In the spring of 1741 Jonathan Edwards visited and ministered to a small congregation in Suffield, Connecticut. This little church was without a pastor for a short time but was blessed with a few excellent servants, including Edwards and the great evangelist George Whitefield.
A few months after Edwards visited the church, Elizabeth Hatheway, a member of the congregation, asked Edwards for some spiritual guidance. In response, Edwards wrote this young lady a lengthy letter with 19 points of advice on Christian living. Several years later, the letter was published under the title, Advice to Young Converts. It is currently published along with Edwards resolutions by P & R Publishing.
On point #3, Edwards gives some timely advice on how to listen to sermons.
When you hear sermons, hear them for yourself, even though what is spoken in them may be especially directed to the unconverted or to those that in other respects are in different circumstances from yourself. Let the chief intent of your mind be to consider what ways you can apply the things that you are hearing in the sermon. You should ask, What improvement should I make, based on these things, for my own soul’s good?
We would probably all admit that it is tempting, at times, when sitting under sermons directed at unbelievers or people in situations different than our own, to let God’s Word to bypass our hearts because it is not readily obvious how these sermons apply to our lives. Yet, it is my conviction that we must heed Edwards’ counsel in order to guard ourselves from pride and from developing the spiritually destructive practice of ignoring God’s Word. By constantly and proactively searching for ways to apply sermons to our lives, we will keep our hearts soft to the truth. Ultimately, by making an effort to apply what we hear—even when the sermon is directed at those in a spiritual condition unlike our own—we will be kept from hypocrisy and from the habit of teaching others while not teaching ourselves (Matthew 23:1-4; Romans 2:21-23).
What About Discernment?
But are we simply to absorb everything a preacher says without giving thought if what he says is true? The answer, I believe, is found in the two-fold description of the Bereans in Acts 17:10-11. In this well-worn passage, oft used to encourage Christians to exercise discernment and test everything by Scripture, we find helpful instruction for how to listen to sermons.

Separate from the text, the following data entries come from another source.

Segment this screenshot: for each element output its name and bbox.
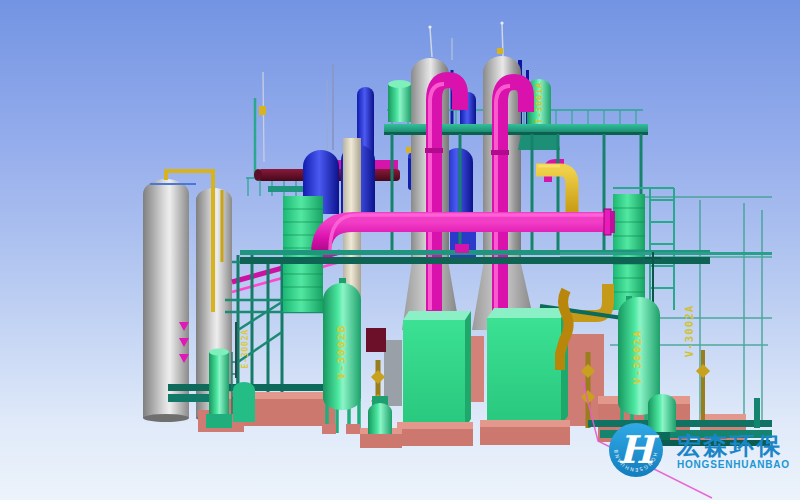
logo-monogram: H xyxy=(618,427,660,472)
label-e3002a: E-3002A xyxy=(240,329,250,368)
label-v3002a-floating: V-3002A xyxy=(683,305,695,358)
green-skid-cube-right xyxy=(480,308,570,445)
label-t3001a: T-3001A xyxy=(534,82,544,124)
plant-3d-render: T-3001A xyxy=(0,0,800,500)
plant-scene: T-3001A xyxy=(0,0,800,500)
green-skid-cube-left xyxy=(397,311,473,446)
green-cylinder-small xyxy=(388,80,411,122)
label-v3002a: V-3002A xyxy=(631,330,644,385)
label-v3002b: V-3002B xyxy=(335,325,348,380)
logo-name-cn: 宏森环保 xyxy=(676,432,783,460)
magenta-valve xyxy=(455,244,469,253)
logo-name-en: HONGSENHUANBAO xyxy=(677,459,790,470)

The brothers immediately sent Paul and Silas away by night to Berea, and when they arrived they went into the Jewish synagogue. Now these Jews were more noble than those in Thessalonica; they received the word with all eagerness, examining the Scriptures daily to see if these things were so.

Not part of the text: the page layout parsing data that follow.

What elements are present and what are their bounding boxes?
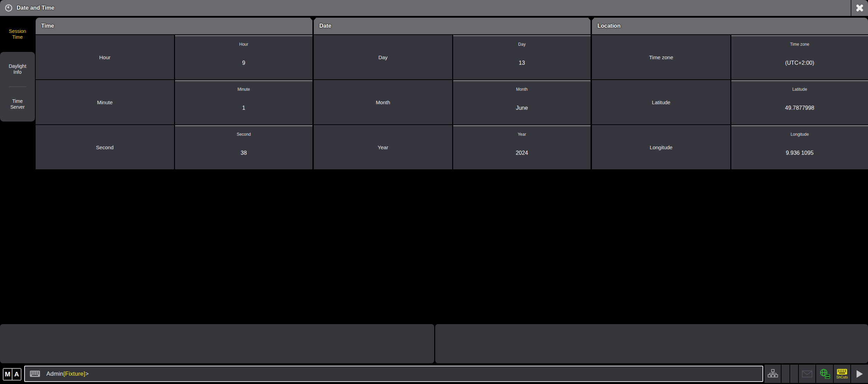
- table-row: Year Year 2024: [314, 125, 591, 169]
- month-value-cell[interactable]: Month June: [453, 80, 591, 124]
- section-date: Date Day Day 13 Month Month June Year: [314, 18, 591, 169]
- longitude-value-cell[interactable]: Longitude 9.936 1095: [731, 125, 868, 169]
- row-label-time-zone: Time zone: [592, 35, 730, 79]
- section-date-title: Date: [319, 23, 331, 29]
- sidebar-item-time-server[interactable]: Time Server: [0, 87, 35, 122]
- section-location: Location Time zone Time zone (UTC+2:00) …: [592, 18, 868, 169]
- empty-view-panel-left: [0, 324, 434, 363]
- command-prompt-caret: >: [85, 370, 89, 377]
- shortcuts-button[interactable]: ShCuts: [834, 365, 850, 383]
- table-row: Second Second 38: [36, 125, 312, 169]
- table-row: Latitude Latitude 49.7877998: [592, 80, 868, 124]
- keyboard-icon: [30, 370, 40, 377]
- close-button[interactable]: [851, 0, 868, 16]
- row-label-latitude: Latitude: [592, 80, 730, 124]
- table-row: Hour Hour 9: [36, 35, 312, 79]
- network-hierarchy-icon: [768, 369, 778, 378]
- row-label-month: Month: [314, 80, 452, 124]
- table-row: Month Month June: [314, 80, 591, 124]
- status-button-2[interactable]: [790, 365, 798, 383]
- cell-caption: Year: [453, 132, 591, 137]
- hour-value-cell[interactable]: Hour 9: [175, 35, 312, 79]
- latitude-value-cell[interactable]: Latitude 49.7877998: [731, 80, 868, 124]
- cell-caption: Month: [453, 87, 591, 92]
- cell-value: 9: [175, 60, 312, 66]
- shortcuts-keyboard-icon: [837, 369, 847, 375]
- table-row: Time zone Time zone (UTC+2:00): [592, 35, 868, 79]
- row-label-longitude: Longitude: [592, 125, 730, 169]
- cell-value: June: [453, 105, 591, 111]
- network-status-button[interactable]: [816, 365, 833, 383]
- section-divider-notch: [588, 18, 594, 21]
- time-zone-value-cell[interactable]: Time zone (UTC+2:00): [731, 35, 868, 79]
- close-icon: [855, 3, 865, 13]
- network-button[interactable]: [765, 365, 781, 383]
- command-line-input[interactable]: Admin[Fixture]>: [24, 366, 763, 382]
- command-prompt-user: Admin: [46, 370, 63, 377]
- table-row: Longitude Longitude 9.936 1095: [592, 125, 868, 169]
- cell-value: 2024: [453, 150, 591, 156]
- row-label-minute: Minute: [36, 80, 174, 124]
- command-prompt-target: [Fixture]: [63, 370, 85, 377]
- row-label-day: Day: [314, 35, 452, 79]
- minute-value-cell[interactable]: Minute 1: [175, 80, 312, 124]
- cell-caption: Hour: [175, 42, 312, 47]
- sidebar-item-daylight-info[interactable]: Daylight Info: [0, 52, 35, 87]
- play-button[interactable]: [851, 365, 868, 383]
- sidebar-item-session-time[interactable]: Session Time: [0, 17, 35, 51]
- cell-caption: Latitude: [731, 87, 868, 92]
- ma-menu-button[interactable]: M A: [3, 368, 21, 381]
- window-title: Date and Time: [17, 5, 54, 11]
- section-divider-notch: [310, 18, 316, 21]
- row-label-second: Second: [36, 125, 174, 169]
- cell-caption: Second: [175, 132, 312, 137]
- section-time-title: Time: [41, 23, 54, 29]
- section-location-header: Location: [592, 18, 868, 34]
- table-row: Minute Minute 1: [36, 80, 312, 124]
- cell-value: 38: [175, 150, 312, 156]
- cell-caption: Time zone: [731, 42, 868, 47]
- ma-logo-letter-a: A: [12, 369, 21, 380]
- table-row: Day Day 13: [314, 35, 591, 79]
- cell-value: 1: [175, 105, 312, 111]
- date-and-time-window: Date and Time Session Time Daylight Info…: [0, 0, 868, 384]
- ma-logo-letter-m: M: [3, 369, 12, 380]
- envelope-icon: [802, 370, 812, 377]
- clock-icon: [5, 4, 12, 12]
- cell-value: 9.936 1095: [731, 150, 868, 156]
- second-value-cell[interactable]: Second 38: [175, 125, 312, 169]
- sidebar-tab-group: Daylight Info Time Server: [0, 52, 35, 122]
- messages-button[interactable]: [799, 365, 815, 383]
- section-location-title: Location: [597, 23, 621, 29]
- shortcuts-label: ShCuts: [837, 375, 848, 379]
- section-time: Time Hour Hour 9 Minute Minute 1 Second: [36, 18, 312, 169]
- row-label-year: Year: [314, 125, 452, 169]
- cell-caption: Minute: [175, 87, 312, 92]
- status-button-1[interactable]: [782, 365, 789, 383]
- cell-caption: Longitude: [731, 132, 868, 137]
- year-value-cell[interactable]: Year 2024: [453, 125, 591, 169]
- cell-value: 49.7877998: [731, 105, 868, 111]
- empty-view-panel-right: [435, 324, 868, 363]
- play-icon: [856, 370, 863, 378]
- cell-value: (UTC+2:00): [731, 60, 868, 66]
- window-titlebar: Date and Time: [0, 0, 868, 16]
- row-label-hour: Hour: [36, 35, 174, 79]
- day-value-cell[interactable]: Day 13: [453, 35, 591, 79]
- globe-server-icon: [819, 369, 830, 379]
- section-date-header: Date: [314, 18, 591, 34]
- section-time-header: Time: [36, 18, 312, 34]
- cell-caption: Day: [453, 42, 591, 47]
- command-prompt: Admin[Fixture]>: [46, 370, 89, 377]
- cell-value: 13: [453, 60, 591, 66]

Notice that these noble Bereans neither skeptically sifted through Paul’s teaching merely to prove him wrong, nor did they gulp down his words without giving thought to whether this gospel they were hearing aligned with previous revelation. They were eager to hear the Word of God and be edified, but they did not want to embrace something false, for that would be unhelpful and unfruitful. As a result of their humble discernment, God’s Spirit worked a miracle within their hearts and “Many of them . . . believed” (Acts 17:12).
Two Phases of Listening: Eagerness and Examination
Practically, this means that we should listen to sermons in a two phases. In the first phase, we should listen expectantly, looking to be edified, corrected, rebuked, encouraged, and instructed from God’s Word. The preacher may not be exceptionally eloquent or captivating, and he may not say everything correctly or clearly, but if he is teaching the Bible, you can get something from what it says. This is the “eagerness” phase.

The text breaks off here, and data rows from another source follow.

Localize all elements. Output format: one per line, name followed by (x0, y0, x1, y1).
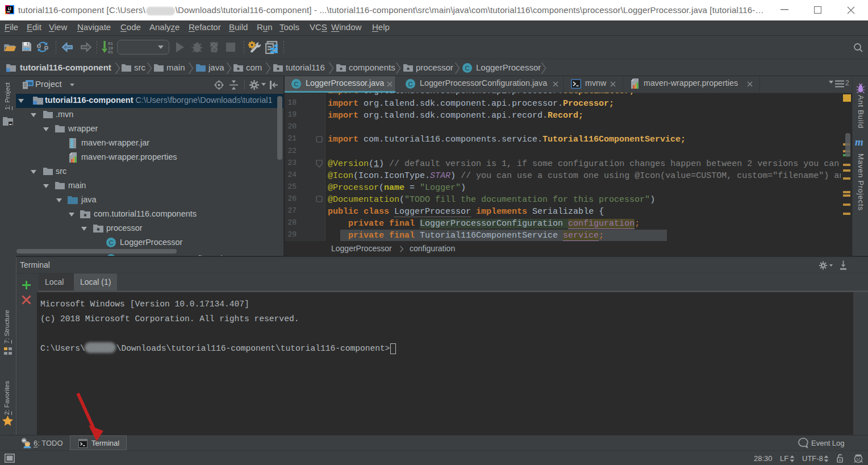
svg-text:C: C (294, 81, 299, 88)
svg-text:01: 01 (108, 50, 114, 53)
svg-text:C: C (465, 65, 470, 72)
svg-text:IJ: IJ (8, 7, 11, 11)
svg-text:C: C (408, 81, 413, 88)
svg-text:C: C (109, 239, 114, 246)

In the second phase, usually after the sermon is over (but not necessarily), we should carefully and critically think over the content of the message. Having already been instructed and edified by God’s Word in the eagerness phase, our hearts will be soft and ready to discern if there were problems with what the pastor said. This is the “examination” phase.
The examination phase must come after the eagerness phase or else we will turn into cranky discernment junkies who stall our spiritual growth because we are unable to find anything useful for our souls in what the preacher says. But we must eventually implement the second phase or else we will blunt our ability to distinguish between truth and error, thus increasing our chances of believing something unbiblical.
So the call is to listen eagerly and expectantly to the preaching and teaching of God’s Word, looking for instruction and edification at every opportunity. But our eagerness must be joined with careful reflection. Both phases are needed for spiritual maturity and growth in Christlikeness.